Top of Task data
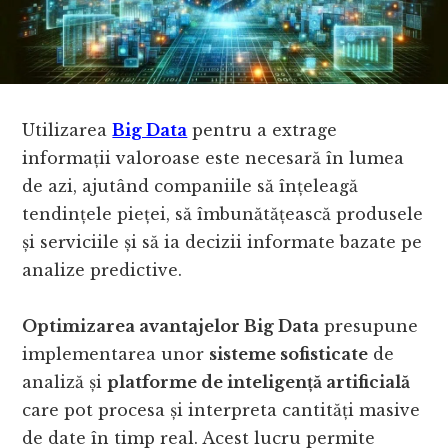
Utilizarea
Big Data
pentru a extrage
informații valoroase este necesară în lumea
de azi, ajutând companiile să înțeleagă
tendințele pieței, să îmbunătățească produsele
și serviciile și să ia decizii informate bazate pe
analize predictive.
Optimizarea avantajelor Big Data
presupune
implementarea unor
sisteme sofisticate
de
analiză și
platforme de inteligență artificială
care pot procesa și interpreta cantități masive
de date în timp real. Acest lucru permite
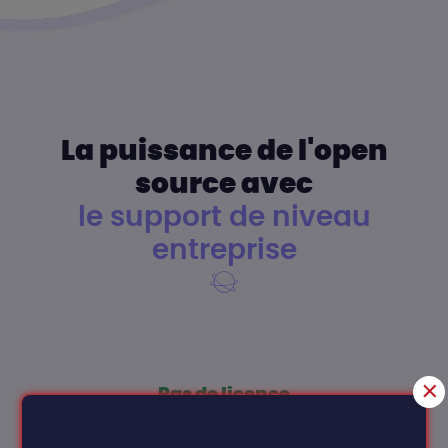
La puissance de l'open
source avec
le support de niveau
entreprise
Pas de licence
disponible partout, à tout instant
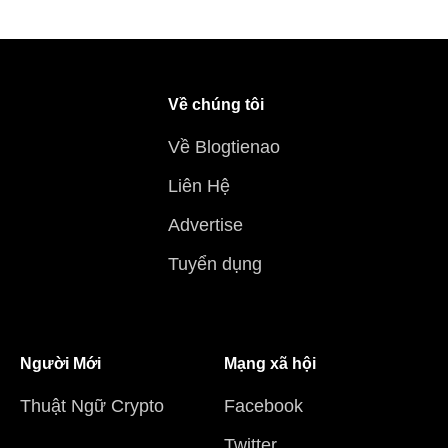
Về chúng tôi
Về Blogtienao
Liên Hệ
Advertise
Tuyển dụng
Người Mới
Mạng xã hội
Thuật Ngữ Crypto
Facebook
Twitter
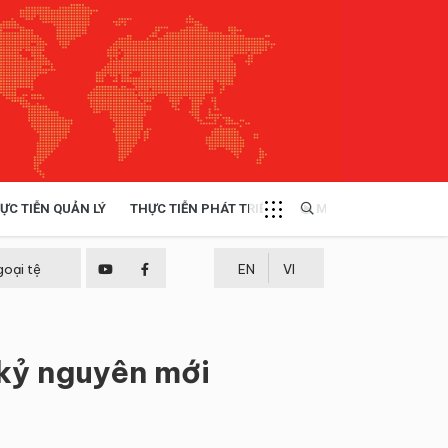
ỰC TIỄN QUẢN LÝ
THỰC TIỄN PHÁT TRIỂN
MULTIMEDIA
TÀI NGUYÊN - MÔI TRƯỜNG
goại tệ
EN
VI
THỰC TIỄN - KINH NGHIỆM
 kỷ nguyên mới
Bottom of Task data
Required action → Skip the pictures and retype exactly the lines from the one that contains "source avec" to the last line of the records.

Response below →
source avec
le support de niveau
entreprise
Pas de licence
disponible partout, à tout instant
Về chúng tôi
Về Blogtienao
Liên Hệ
Advertise
Tuyển dụng
Người Mới
Mạng xã hội
Thuật Ngữ Crypto
Facebook
Twitter
ỰC TIỄN QUẢN LÝ
THỰC TIỄN PHÁT TRIỂN
MULTIMEDIA
TÀI NGUYÊN - MÔI TRƯỜNG
goại tệ
EN
VI
THỰC TIỄN - KINH NGHIỆM
 kỷ nguyên mới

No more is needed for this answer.